Los clubes de MLB suelen imponer límites sobre el uso de lanzadores, pero López logró convencer a algunos ejecutivos para retirar las restricciones iniciales. Esa decisión fue clave en la victoria 3-2 sobre Estados Unidos en el juego por el título, donde pudo utilizar al cerrador de los Cubs de Chicago, Daniel Palencia, por segunda noche consecutiva y tercera vez en cuatro días. Palencia retiró a tres bateadores seguidos y selló el triunfo.
“Me desperté con tres mensajes de texto de diferentes organizaciones que no querían que lanzaran en días consecutivos”, contó López. “Les respondí peleando por mis muchachos y programé una llamada. Cuando hablas y llegas a un acuerdo, todo sale bien”.
El dirigente destacó que lo más importante era contar con sus lanzadores disponibles para cada situación. Su manejo contrastó con el del mánager estadounidense Mark DeRosa, quien respetó los límites impuestos a algunos jugadores. DeRosa, por ejemplo, no usó al relevista Mason Miller, reservado solo para una situación de salvamento por petición de los Padres de San Diego.
Después de que un jonrón de Bryce Harper empatara el juego 2-2 en la octava entrada, DeRosa recurrió a Garrett Whitlock, de los Red Sox, para iniciar la novena. Whitlock otorgó una base a Luis Arráez, que fue sustituido por Javier Sanoja; este se robó la segunda base y luego anotó con un doble de Eugenio Suárez que rompió el empate y aseguró el campeonato para Venezuela.
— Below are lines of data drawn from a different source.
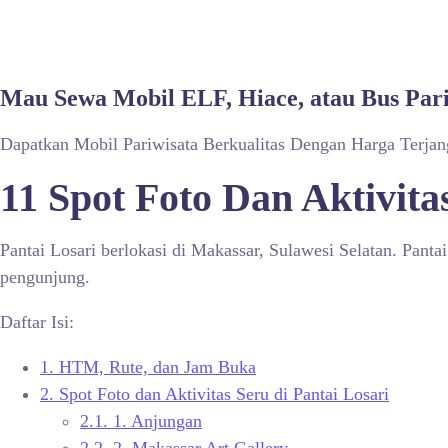
Mau Sewa Mobil ELF, Hiace, atau Bus Par
Dapatkan Mobil Pariwisata Berkualitas Dengan Harga Terja
11 Spot Foto Dan Aktivita
Pantai Losari berlokasi di Makassar, Sulawesi Selatan. Pantai 
pengunjung.
Daftar Isi:
1.
HTM, Rute, dan Jam Buka
2.
Spot Foto dan Aktivitas Seru di Pantai Losari
2.1.
1. Anjungan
López había mostrado su determinación días antes, cuando reveló que una organización le pidió que no usara a un lanzador durante dos días: “Mi respuesta fue: ‘Lo lamento mucho, me estás llamando muy tarde’”.
En el torneo, Palencia fue fundamental. El derecho de 26 años cerró la victoria 8-6 ante Japón con 13 lanzamientos, ponchando a dos bateadores y retirando a Shohei Ohtani. Luego, lanzó otra entrada perfecta contra Italia y, en la final frente a Estados Unidos, necesitó apenas 11 lanzamientos para sellar la corona.
Su velocidad promedio fue de 98.1 millas por hora, menor que en juegos previos, pero suficiente para dominar. En total, Palencia lanzó 39 envíos en tres juegos, con 26 strikes y solo 13 bolas. “Con esa recta no es fácil tener control, pero entreno mucho en eso con mis coaches. Entrené como un velocista para fortalecer los músculos y mantener la velocidad”, comentó.
Venezuela celebró su histórico campeonato, conseguido gracias a la firmeza de López ante las presiones de las Grandes Ligas y al desempeño impecable de su cuerpo de lanzadores.